To do: Can you find the lines of the listing that include "volen" and copy every one?

(Records shown begins)

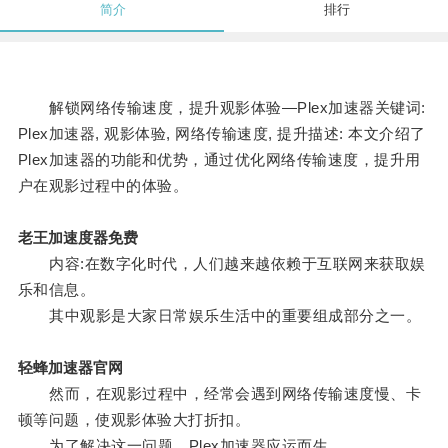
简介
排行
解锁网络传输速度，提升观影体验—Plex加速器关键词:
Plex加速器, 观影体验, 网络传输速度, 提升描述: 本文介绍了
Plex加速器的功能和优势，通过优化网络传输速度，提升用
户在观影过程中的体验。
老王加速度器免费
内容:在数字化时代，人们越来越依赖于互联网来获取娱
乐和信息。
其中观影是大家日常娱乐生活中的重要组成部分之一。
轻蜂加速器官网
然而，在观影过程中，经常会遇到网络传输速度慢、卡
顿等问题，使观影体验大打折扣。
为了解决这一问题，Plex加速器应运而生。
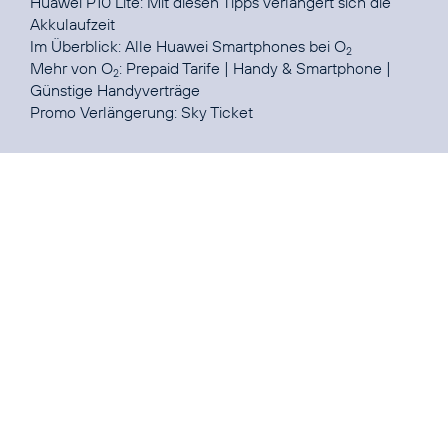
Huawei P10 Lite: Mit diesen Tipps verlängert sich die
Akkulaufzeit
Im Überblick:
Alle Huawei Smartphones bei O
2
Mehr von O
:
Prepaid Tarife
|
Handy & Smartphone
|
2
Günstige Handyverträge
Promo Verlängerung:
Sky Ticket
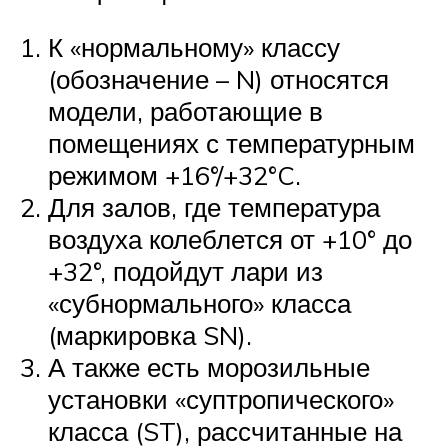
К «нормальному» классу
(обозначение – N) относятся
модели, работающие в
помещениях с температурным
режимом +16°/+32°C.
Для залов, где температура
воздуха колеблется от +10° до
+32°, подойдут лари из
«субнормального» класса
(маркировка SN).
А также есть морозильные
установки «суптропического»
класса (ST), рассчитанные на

(Records shown ends)
(Records shown begins)

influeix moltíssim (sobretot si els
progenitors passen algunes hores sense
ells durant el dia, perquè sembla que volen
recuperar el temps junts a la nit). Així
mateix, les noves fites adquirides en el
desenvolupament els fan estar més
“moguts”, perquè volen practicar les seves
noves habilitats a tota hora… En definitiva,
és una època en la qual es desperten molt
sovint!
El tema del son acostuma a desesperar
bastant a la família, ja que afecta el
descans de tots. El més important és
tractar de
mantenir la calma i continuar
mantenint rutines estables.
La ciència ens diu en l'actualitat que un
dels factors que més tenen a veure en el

(Records shown ends)

Reply to the task:
ells durant el dia, perquè sembla que volen
“moguts”, perquè volen practicar les seves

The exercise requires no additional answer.